Task —
Please print out the entries below unchanged and skip the images.

[Collected data]
......

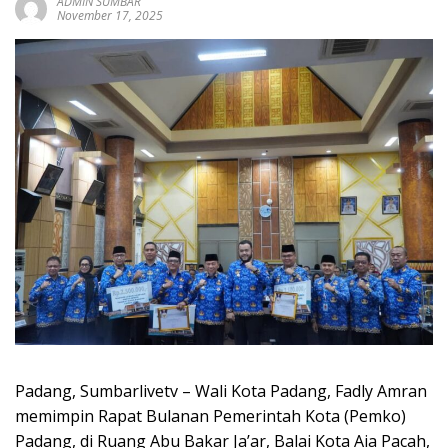
ADMIN SUMBAR
sumbar
November 17, 2025
tv
live
Padang, Sumbarlivetv – Wali Kota Padang, Fadly Amran
memimpin Rapat Bulanan Pemerintah Kota (Pemko)
Padang, di Ruang Abu Bakar Ja’ar, Balai Kota Aia Pacah,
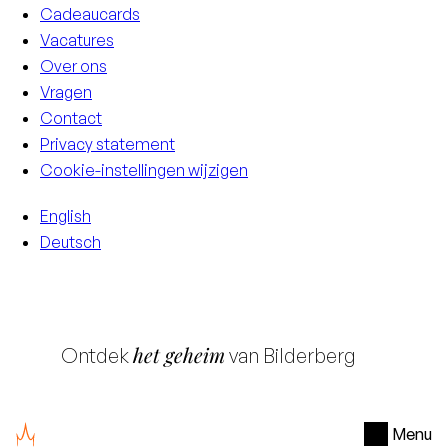
Cadeaucards
Vacatures
Over ons
Vragen
Contact
Privacy statement
Cookie-instellingen wijzigen
English
Deutsch
het geheim
Ontdek
van Bilderberg
Menu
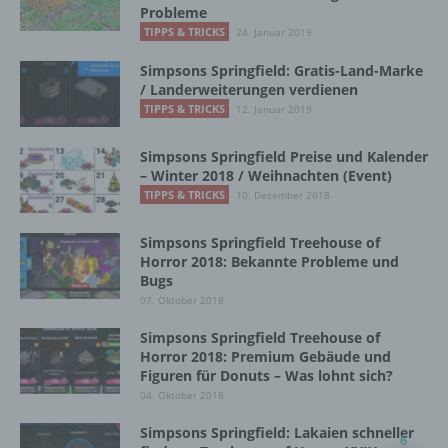
Probleme
Name und Anschrift des für die Verarbeitung
TIPPS & TRICKS
24. Januar 2019
Verantwortlichen
Simpsons Springfield: Gratis-Land-Marke
Verantwortlicher im Sinne der Datenschutz-
/ Landerweiterungen verdienen
Grundverordnung, sonstiger in den Mitgliedstaaten
TIPPS & TRICKS
12. Januar 2019
der Europäischen Union geltenden
Datenschutzgesetze und anderer Bestimmungen
Simpsons Springfield Preise und Kalender
mit datenschutzrechtlichem Charakter ist die:
– Winter 2018 / Weihnachten (Event)
TIPPS & TRICKS
10. Dezember 2018
InnoMobile GmbH
Simpsons Springfield Treehouse of
Schlehenweg 20
Horror 2018: Bekannte Probleme und
Bugs
18069 Lambrechtshagen
07. Oktober 2018
DE
Simpsons Springfield Treehouse of
Horror 2018: Premium Gebäude und
Figuren für Donuts – Was lohnt sich?
Cookies / SessionStorage / LocalStorage
04. Oktober 2018
Simpsons Springfield: Lakaien schneller
6
Die Internetseiten verwenden teilweise so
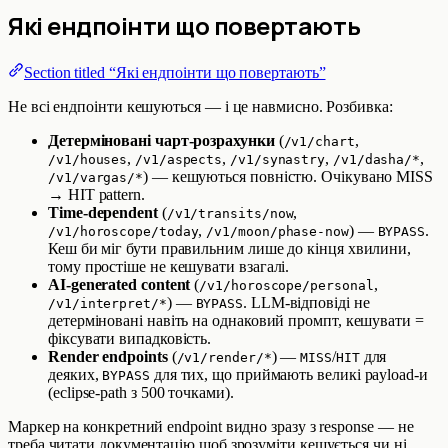
Які ендпоінти що повертають
Section titled “Які ендпоінти що повертають”
Не всі ендпоінти кешуються — і це навмисно. Розбивка:
Детерміновані чарт-розрахунки
(
,
/v1/chart
,
,
,
,
/v1/houses
/v1/aspects
/v1/synastry
/v1/dasha/*
) — кешуються повністю. Очікувано MISS
/v1/vargas/*
→ HIT pattern.
Time-dependent
(
,
/v1/transits/now
,
) —
.
/v1/horoscope/today
/v1/moon/phase-now
BYPASS
Кеш би міг бути правильним лише до кінця хвилини,
тому простіше не кешувати взагалі.
AI-generated content
(
,
/v1/horoscope/personal
) —
. LLM-відповіді не
/v1/interpret/*
BYPASS
детерміновані навіть на однаковий промпт, кешувати =
фіксувати випадковість.
Render endpoints
(
) —
/
для
/v1/render/*
MISS
HIT
деяких,
для тих, що приймають великі payload-и
BYPASS
(eclipse-path з 500 точками).
Маркер на конкретний endpoint видно зразу з response — не
треба читати документацію щоб зрозуміти кешується чи ні.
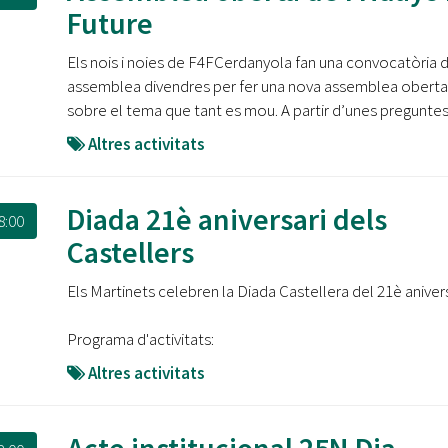
Oberta la convocatòria d'Ajuts per a l'autoocupació
Future
jove 2026
Els nois i noies de F4FCerdanyola fan una convocatòria 
Cerdanyola opta a més de 5 milions d'euros del Pla de
assemblea divendres per fer una nova assemblea oberta
Barris per transformar les Fontetes, Quatre Cantons i
sobre el tema que tant es mou. A partir d’unes pregunte
l'entorn de l'avinguda Catalunya
Altres activitats
El FIT presenta el cartell de la seva 16a edició i dona el
tret de sortida al festival
Diada 21è aniversari dels
8:00
L’Ajuntament reparteix ulleres gratuïtes per veure
Castellers
l'eclipsi solar
Els Martinets celebren la Diada Castellera del 21è anivers
Programa d'activitats:
Altres activitats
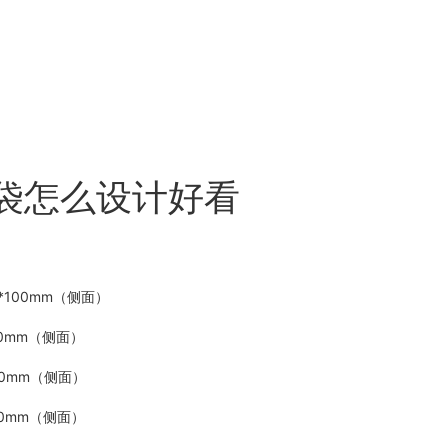
袋怎么设计好看
*100mm（侧面）
80mm（侧面）
80mm（侧面）
80mm（侧面）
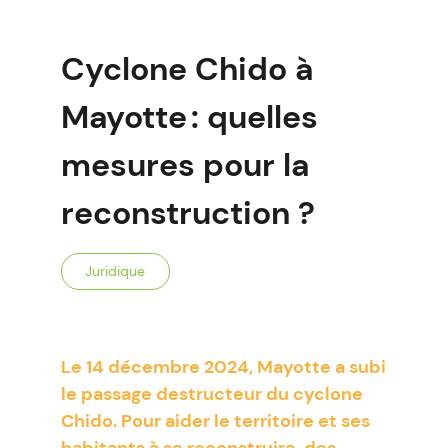
Cyclone Chido à
Mayotte : quelles
mesures pour la
reconstruction ?
Juridique
Le 14 décembre 2024, Mayotte a subi
le passage destructeur du cyclone
Chido. Pour aider le territoire et ses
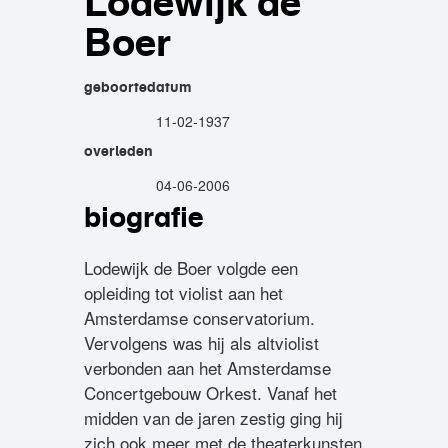
Lodewijk de
Boer
geboortedatum
11-02-1937
overleden
04-06-2006
biografie
Lodewijk de Boer volgde een
opleiding tot violist aan het
Amsterdamse conservatorium.
Vervolgens was hij als altviolist
verbonden aan het Amsterdamse
Concertgebouw Orkest. Vanaf het
midden van de jaren zestig ging hij
zich ook meer met de theaterkunsten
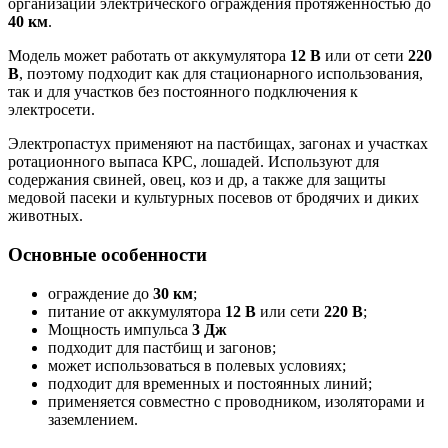
организации электрического ограждения протяжённостью до
40 км
.
Модель может работать от аккумулятора
12 В
или от сети
220
В
, поэтому подходит как для стационарного использования,
так и для участков без постоянного подключения к
электросети.
Электропастух применяют на пастбищах, загонах и участках
ротационного выпаса КРС, лошадей. Используют для
содержания свиней, овец, коз и др, а также для защиты
медовой пасеки и культурных посевов от бродячих и диких
животных.
Основные особенности
ограждение до
30 км
;
питание от аккумулятора
12 В
или сети
220 В
;
Мощность импульса
3 Дж
подходит для пастбищ и загонов;
может использоваться в полевых условиях;
подходит для временных и постоянных линий;
применяется совместно с проводником, изоляторами и
заземлением.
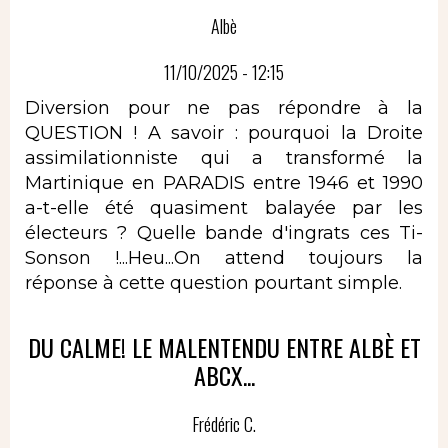
Albè
11/10/2025 - 12:15
Diversion pour ne pas répondre à la
QUESTION ! A savoir : pourquoi la Droite
assimilationniste qui a transformé la
Martinique en PARADIS entre 1946 et 1990
a-t-elle été quasiment balayée par les
électeurs ? Quelle bande d'ingrats ces Ti-
Sonson !...Heu...On attend toujours la
réponse à cette question pourtant simple.
DU CALME! LE MALENTENDU ENTRE ALBÈ ET
ABCX...
Frédéric C.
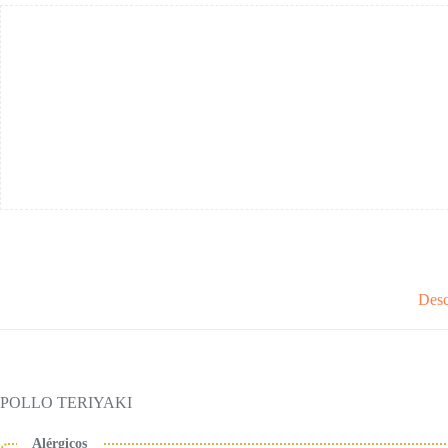
Desc
POLLO TERIYAKI
Alérgicos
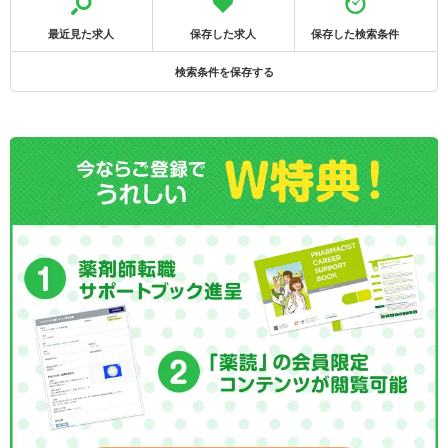
最近見た求人
保存した求人
保存した検索条件
検索条件を保存する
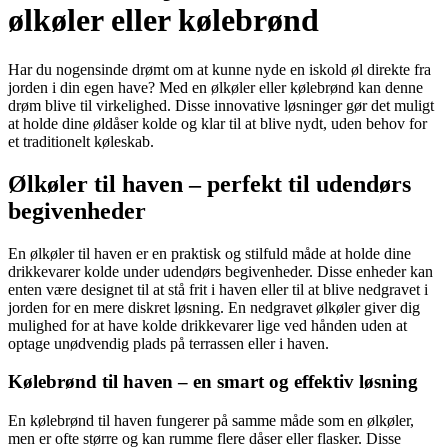
ølkøler eller kølebrønd
Har du nogensinde drømt om at kunne nyde en iskold øl direkte fra
jorden i din egen have? Med en ølkøler eller kølebrønd kan denne
drøm blive til virkelighed. Disse innovative løsninger gør det muligt
at holde dine øldåser kolde og klar til at blive nydt, uden behov for
et traditionelt køleskab.
Ølkøler til haven – perfekt til udendørs
begivenheder
En ølkøler til haven er en praktisk og stilfuld måde at holde dine
drikkevarer kolde under udendørs begivenheder. Disse enheder kan
enten være designet til at stå frit i haven eller til at blive nedgravet i
jorden for en mere diskret løsning. En nedgravet ølkøler giver dig
mulighed for at have kolde drikkevarer lige ved hånden uden at
optage unødvendig plads på terrassen eller i haven.
Kølebrønd til haven – en smart og effektiv løsning
En kølebrønd til haven fungerer på samme måde som en ølkøler,
men er ofte større og kan rumme flere dåser eller flasker. Disse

......

Task result —
ADMIN SUMBAR
sumbar
November 17, 2025
tv
live
Padang, Sumbarlivetv – Wali Kota Padang, Fadly Amran
memimpin Rapat Bulanan Pemerintah Kota (Pemko)
Padang, di Ruang Abu Bakar Ja’ar, Balai Kota Aia Pacah,
Cadeaucards
Vacatures
Over ons
Vragen
Contact
Privacy statement
Cookie-instellingen wijzigen
English
Deutsch
het geheim
Ontdek
van Bilderberg
Menu
Probleme
Name und Anschrift des für die Verarbeitung
TIPPS & TRICKS
24. Januar 2019
Verantwortlichen
Simpsons Springfield: Gratis-Land-Marke
Verantwortlicher im Sinne der Datenschutz-
/ Landerweiterungen verdienen
Grundverordnung, sonstiger in den Mitgliedstaaten
TIPPS & TRICKS
12. Januar 2019
der Europäischen Union geltenden
Datenschutzgesetze und anderer Bestimmungen
Simpsons Springfield Preise und Kalender
mit datenschutzrechtlichem Charakter ist die:
– Winter 2018 / Weihnachten (Event)
TIPPS & TRICKS
10. Dezember 2018
InnoMobile GmbH
Simpsons Springfield Treehouse of
Schlehenweg 20
Horror 2018: Bekannte Probleme und
Bugs
18069 Lambrechtshagen
07. Oktober 2018
DE
Simpsons Springfield Treehouse of
Horror 2018: Premium Gebäude und
Figuren für Donuts – Was lohnt sich?
Cookies / SessionStorage / LocalStorage
04. Oktober 2018
Simpsons Springfield: Lakaien schneller
6
Die Internetseiten verwenden teilweise so
Які ендпоінти що повертають
Section titled “Які ендпоінти що повертають”
Не всі ендпоінти кешуються — і це навмисно. Розбивка:
Детерміновані чарт-розрахунки
(
,
/v1/chart
,
,
,
,
/v1/houses
/v1/aspects
/v1/synastry
/v1/dasha/*
) — кешуються повністю. Очікувано MISS
/v1/vargas/*
→ HIT pattern.
Time-dependent
(
,
/v1/transits/now
,
) —
.
/v1/horoscope/today
/v1/moon/phase-now
BYPASS
Кеш би міг бути правильним лише до кінця хвилини,
тому простіше не кешувати взагалі.
AI-generated content
(
,
/v1/horoscope/personal
) —
. LLM-відповіді не
/v1/interpret/*
BYPASS
детерміновані навіть на однаковий промпт, кешувати =
фіксувати випадковість.
Render endpoints
(
) —
/
для
/v1/render/*
MISS
HIT
деяких,
для тих, що приймають великі payload-и
BYPASS
(eclipse-path з 500 точками).
Маркер на конкретний endpoint видно зразу з response — не
треба читати документацію щоб зрозуміти кешується чи ні.
Oberta la convocatòria d'Ajuts per a l'autoocupació
Future
jove 2026
Els nois i noies de F4FCerdanyola fan una convocatòria 
Cerdanyola opta a més de 5 milions d'euros del Pla de
assemblea divendres per fer una nova assemblea oberta
Barris per transformar les Fontetes, Quatre Cantons i
sobre el tema que tant es mou. A partir d’unes pregunte
l'entorn de l'avinguda Catalunya
Altres activitats
El FIT presenta el cartell de la seva 16a edició i dona el
tret de sortida al festival
Diada 21è aniversari dels
8:00
L’Ajuntament reparteix ulleres gratuïtes per veure
Castellers
l'eclipsi solar
Els Martinets celebren la Diada Castellera del 21è anivers
Programa d'activitats:
Altres activitats
袋怎么设计好看
*100mm（侧面）
80mm（侧面）
80mm（侧面）
80mm（侧面）
Cyclone Chido à
Mayotte : quelles
mesures pour la
reconstruction ?
Juridique
Le 14 décembre 2024, Mayotte a subi
le passage destructeur du cyclone
Chido. Pour aider le territoire et ses
Lodewijk de
Boer
geboortedatum
11-02-1937
overleden
04-06-2006
biografie
Lodewijk de Boer volgde een
opleiding tot violist aan het
Amsterdamse conservatorium.
Vervolgens was hij als altviolist
verbonden aan het Amsterdamse
Concertgebouw Orkest. Vanaf het
midden van de jaren zestig ging hij
zich ook meer met de theaterkunsten
организации электрического ограждения протяжённостью до
40 км
.
Модель может работать от аккумулятора
12 В
или от сети
220
В
, поэтому подходит как для стационарного использования,
так и для участков без постоянного подключения к
электросети.
Электропастух применяют на пастбищах, загонах и участках
ротационного выпаса КРС, лошадей. Используют для
содержания свиней, овец, коз и др, а также для защиты
медовой пасеки и культурных посевов от бродячих и диких
животных.
Основные особенности
ограждение до
30 км
;
питание от аккумулятора
12 В
или сети
220 В
;
Мощность импульса
3 Дж
подходит для пастбищ и загонов;
может использоваться в полевых условиях;
подходит для временных и постоянных линий;
применяется совместно с проводником, изоляторами и
заземлением.
Albè
11/10/2025 - 12:15
Diversion pour ne pas répondre à la
QUESTION ! A savoir : pourquoi la Droite
assimilationniste qui a transformé la
Martinique en PARADIS entre 1946 et 1990
a-t-elle été quasiment balayée par les
électeurs ? Quelle bande d'ingrats ces Ti-
Sonson !...Heu...On attend toujours la
réponse à cette question pourtant simple.
DU CALME! LE MALENTENDU ENTRE ALBÈ ET
ABCX...
Frédéric C.
Desc
POLLO TERIYAKI
Alérgicos
最近見た求人
保存した求人
保存した検索条件
検索条件を保存する
ølkøler eller kølebrønd
Har du nogensinde drømt om at kunne nyde en iskold øl direkte fra
jorden i din egen have? Med en ølkøler eller kølebrønd kan denne
drøm blive til virkelighed. Disse innovative løsninger gør det muligt
at holde dine øldåser kolde og klar til at blive nydt, uden behov for
et traditionelt køleskab.
Ølkøler til haven – perfekt til udendørs
begivenheder
En ølkøler til haven er en praktisk og stilfuld måde at holde dine
drikkevarer kolde under udendørs begivenheder. Disse enheder kan
enten være designet til at stå frit i haven eller til at blive nedgravet i
jorden for en mere diskret løsning. En nedgravet ølkøler giver dig
mulighed for at have kolde drikkevarer lige ved hånden uden at
optage unødvendig plads på terrassen eller i haven.
Kølebrønd til haven – en smart og effektiv løsning
En kølebrønd til haven fungerer på samme måde som en ølkøler,
men er ofte større og kan rumme flere dåser eller flasker. Disse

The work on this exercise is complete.